The president outlined his proposals in a speech at the Brookings Institution, a nonpartisan research group not far from the White House. It was the latest in a series of speeches intended to focus attention on what his administration has done to improve the economic outlook, as well as what it plans to do in 2010, a crucial midterm election year in which the economy will be a central issue.

In addition to proposing a tax cut for small businesses to encourage hiring, he called for eliminating capital gains on these businesses for one year and suggested that money left over from the financial bailout program, the Trouble Asset Relief Program, should be redirected toward small businesses. He also proposed investing new money in roads, bridges and other infrastructure improvements, and offering rebates to people who make their homes more energy efficient.

“Small business, infrastructure, clean energy: these are areas in which we can put Americans to work while putting our nation on a sturdier economic footing,” Mr. Obama said. “That foundation for sustained economic growth must be our continuing focus and our ultimate goal.”

The president’s proposals face Congressional approval, which presents a challenge considering the growing national deficit. Republicans argue that the president can not simply tap into the extra TARP money, which they say should be returned to the Treasury. They have vowed to fight a second economic stimulus plan, following last year’s $700 billion bailout program and this year’s $787 billion stimulus package.

The House was moving on a faster track, hoping to pass both the safety net provisions and stimulus measures this month, but Representative Steny H. Hoyer, the Maryland Democrat who is the House majority leader, said on Tuesday that the House will not have time for final votes until early next year. That puts it on a timetable with the Senate, which is consumed with debate on the health care bill and other must-pass measures like the debt limit, though Senate Democratic leaders are drafting a jobs package behind the scenes for action early next year.

The president called for using “selective approaches” to spending a portion of the remaining TARP money to spur job growth and opening frozen lines of credit to small- and medium-sized businesses. He said there was an “urgent need to accelerate job growth in the short term while laying a new foundation for lasting economic growth.”

“Of course, there is only so much government can do,” Mr. Obama said. “Job creation will ultimately depend on the real job creators: businesses across America.
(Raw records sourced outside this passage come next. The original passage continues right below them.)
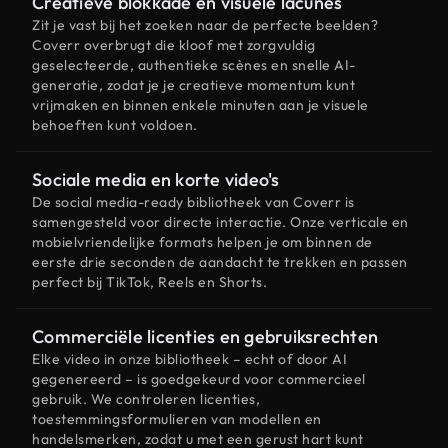
Creatieve blokkade en visuele lacunes
Zit je vast bij het zoeken naar de perfecte beelden?
Coverr overbrugt die kloof met zorgvuldig
geselecteerde, authentieke scènes en snelle AI-
generatie, zodat je je creatieve momentum kunt
vrijmaken en binnen enkele minuten aan je visuele
behoeften kunt voldoen.
Sociale media en korte video's
De social media-ready bibliotheek van Coverr is
samengesteld voor directe interactie. Onze verticale en
mobielvriendelijke formats helpen je om binnen de
eerste drie seconden de aandacht te trekken en passen
perfect bij TikTok, Reels en Shorts.
Commerciële licenties en gebruiksrechten
Elke video in onze bibliotheek – echt of door AI
gegenereerd – is goedgekeurd voor commercieel
gebruik. We controleren licenties,
toestemmingsformulieren van modellen en
handelsmerken, zodat u met een gerust hart kunt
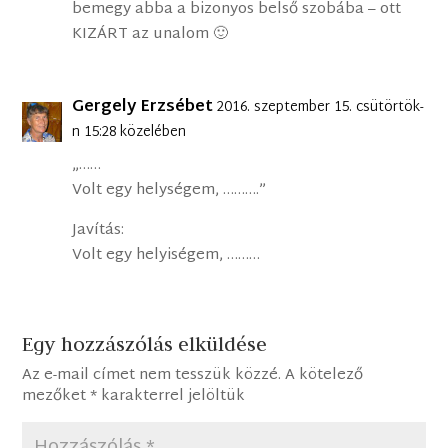
bemegy abba a bizonyos belső szobába – ott
KIZÁRT az unalom 🙂
Gergely Erzsébet
2016. szeptember 15. csütörtök-
n 15:28 közelében
„……
Volt egy helységem, ……….”
Javítás:
Volt egy helyiségem, ………
Egy hozzászólás elküldése
Az e-mail címet nem tesszük közzé.
A kötelező
mezőket
*
karakterrel jelöltük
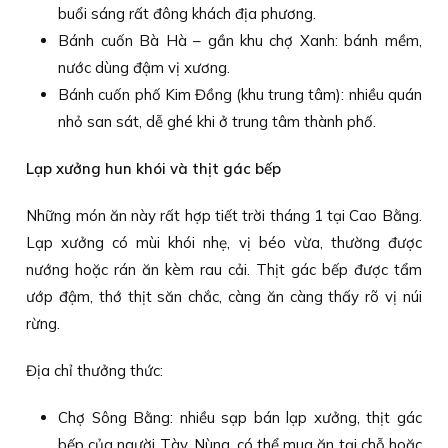
buổi sáng rất đông khách địa phương.
Bánh cuốn Bà Hà – gần khu chợ Xanh: bánh mềm,
nước dùng đậm vị xương.
Bánh cuốn phố Kim Đồng (khu trung tâm): nhiều quán
nhỏ san sát, dễ ghé khi ở trung tâm thành phố.
Lạp xưởng hun khói và thịt gác bếp
Những món ăn này rất hợp tiết trời tháng 1 tại Cao Bằng.
Lạp xưởng có mùi khói nhẹ, vị béo vừa, thường được
nướng hoặc rán ăn kèm rau cải. Thịt gác bếp được tẩm
ướp đậm, thớ thịt săn chắc, càng ăn càng thấy rõ vị núi
rừng.
Địa chỉ thưởng thức:
Chợ Sông Bằng: nhiều sạp bán lạp xưởng, thịt gác
bếp của người Tày, Nùng, có thể mua ăn tại chỗ hoặc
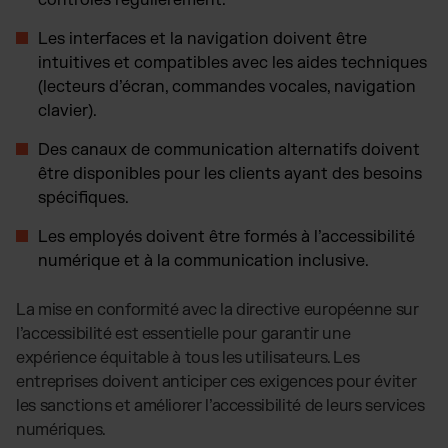
contrôlés régulièrement.
Les interfaces et la navigation doivent être
intuitives et compatibles avec les aides techniques
(lecteurs d’écran, commandes vocales, navigation
clavier).
Des canaux de communication alternatifs doivent
être disponibles pour les clients ayant des besoins
spécifiques.
Les employés doivent être formés à l’accessibilité
numérique et à la communication inclusive.
La mise en conformité avec la directive européenne sur
l’accessibilité est essentielle pour garantir une
expérience équitable à tous les utilisateurs. Les
entreprises doivent anticiper ces exigences pour éviter
les sanctions et améliorer l’accessibilité de leurs services
numériques.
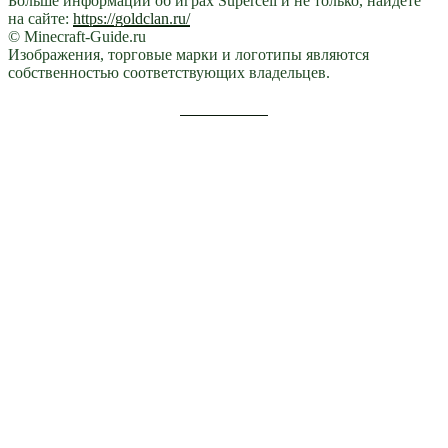
Больше информации об играх Supercell и не только, найдете
на сайте:
https://goldclan.ru/
© Minecraft-Guide.ru
Изображения, торговые марки и логотипы являются
собственностью соответствующих владельцев.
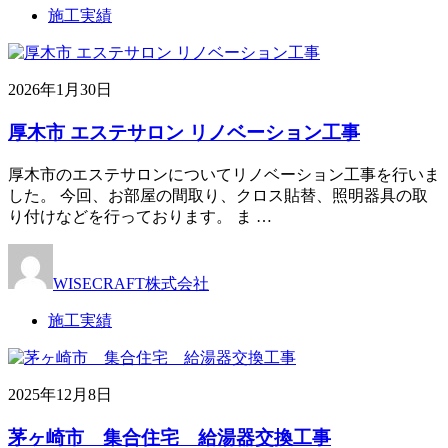
施工実績
2026年1月30日
厚木市 エステサロン リノベーション工事
厚木市のエステサロンについてリノベーション工事を行いま
した。 今回、お部屋の間取り、クロス貼替、照明器具の取
り付けなどを行っております。 ま …
WISECRAFT株式会社
施工実績
2025年12月8日
茅ヶ崎市 集合住宅 給湯器交換工事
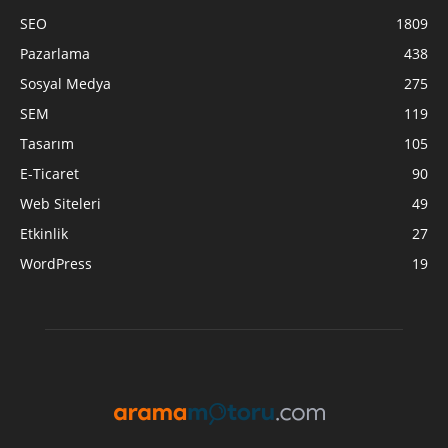
SEO
1809
Pazarlama
438
Sosyal Medya
275
SEM
119
Tasarım
105
E-Ticaret
90
Web Siteleri
49
Etkinlik
27
WordPress
19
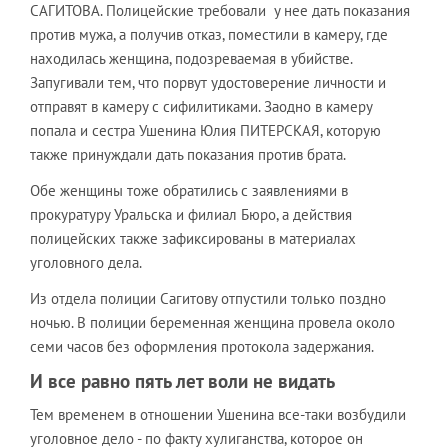
САГИТОВА. Полицейские требовали у нее дать показания
против мужа, а получив отказ, поместили в камеру, где
находилась женщина, подозреваемая в убийстве.
Запугивали тем, что порвут удостоверение личности и
отправят в камеру с сифилитиками. Заодно в камеру
попала и сестра Ушенина Юлия ПИТЕРСКАЯ, которую
также принуждали дать показания против брата.
Обе женщины тоже обратились с заявлениями в
прокуратуру Уральска и филиал Бюро, а действия
полицейских также зафиксированы в материалах
уголовного дела.
Из отдела полиции Сагитову отпустили только поздно
ночью. В полиции беременная женщина провела около
семи часов без оформления протокола задержания.
И все равно пять лет воли не видать
Тем временем в отношении Ушенина все-таки возбудили
уголовное дело - по факту хулиганства, которое он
But government can help lay the groundwork on which the private sector can better generate jobs, growth and innovation.”

While the president did not offer a cost estimate of his proposals, he said it was “a false choice” to suggest that the government needed to pick between paying down the deficit and investing in job creation and economic growth. He pledged to cut the federal budget deficit in half by the end of his first term, but argued that making investments in new jobs would ultimately help reduce the deficit.

“These have been a tough two years, and there will no doubt be difficult months ahead,” Mr. Obama said. “But the storms of the past are receding. The skies are brightening.”

Mr. Obama blasted Republicans for criticizing his administration’s spending, saying that he inherited a $1.3 trillion deficit when he took office, largely because tax cuts and entitlement programs were not paid for during the last administration.

“These budget-busting tax cuts and spending programs were approved by many of the same people who are now waxing political about fiscal responsibility while opposing our efforts to reduce deficits by getting health care costs under control,” Mr. Obama said. “It’s a sight to see.”

The White House did not characterize the plan as a second economic stimulus program. Yet Republicans in Congress vowed to fight against additional spending.

“Using bailout funds for another spending spree would violate both current law and our pledge to return every dollar to the taxpayers,” said Senator Mitch McConnell of Kentucky, the Republican leader. “Americans’ patience is running awfully thin with politicians who promise jobs, but deliver only more debt.”